(RECORDED DATA)

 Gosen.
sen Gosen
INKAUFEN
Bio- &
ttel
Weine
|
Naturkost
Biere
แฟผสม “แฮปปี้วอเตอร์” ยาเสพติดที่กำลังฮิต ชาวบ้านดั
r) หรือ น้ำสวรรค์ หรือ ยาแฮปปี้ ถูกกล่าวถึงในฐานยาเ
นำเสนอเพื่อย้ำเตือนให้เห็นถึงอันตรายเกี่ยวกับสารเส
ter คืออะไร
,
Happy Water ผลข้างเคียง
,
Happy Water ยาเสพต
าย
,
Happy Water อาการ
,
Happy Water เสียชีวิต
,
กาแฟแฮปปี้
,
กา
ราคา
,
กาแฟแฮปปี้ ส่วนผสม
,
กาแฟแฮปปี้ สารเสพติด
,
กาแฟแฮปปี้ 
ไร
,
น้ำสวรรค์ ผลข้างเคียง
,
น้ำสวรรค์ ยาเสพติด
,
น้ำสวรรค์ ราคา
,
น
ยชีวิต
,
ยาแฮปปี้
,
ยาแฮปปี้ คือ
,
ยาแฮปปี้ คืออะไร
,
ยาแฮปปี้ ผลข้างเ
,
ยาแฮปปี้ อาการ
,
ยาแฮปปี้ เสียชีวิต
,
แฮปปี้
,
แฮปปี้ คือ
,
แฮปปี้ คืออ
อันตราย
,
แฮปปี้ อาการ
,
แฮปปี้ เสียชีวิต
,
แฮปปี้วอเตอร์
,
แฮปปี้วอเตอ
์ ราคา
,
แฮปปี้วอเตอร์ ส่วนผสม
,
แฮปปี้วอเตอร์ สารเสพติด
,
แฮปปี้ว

(End RECORDED DATA)
(RECORDED DATA)

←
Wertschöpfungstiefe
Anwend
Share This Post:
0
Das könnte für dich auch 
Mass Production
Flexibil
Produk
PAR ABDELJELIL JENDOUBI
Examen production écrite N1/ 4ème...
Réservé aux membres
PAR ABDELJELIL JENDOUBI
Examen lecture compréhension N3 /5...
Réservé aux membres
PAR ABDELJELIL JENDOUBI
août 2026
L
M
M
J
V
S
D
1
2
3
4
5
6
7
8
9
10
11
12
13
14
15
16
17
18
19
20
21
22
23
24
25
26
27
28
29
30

(End RECORDED DATA)

(ABOUT THIS EXERCISE)
Copy each line in the entries above where "สารเสพต" turns up.

(ANSWER FOR THIS EXERCISE)
กาแฟแฮปปี้ สารเสพติด
แฮปปี้วอเตอร์ สารเสพติด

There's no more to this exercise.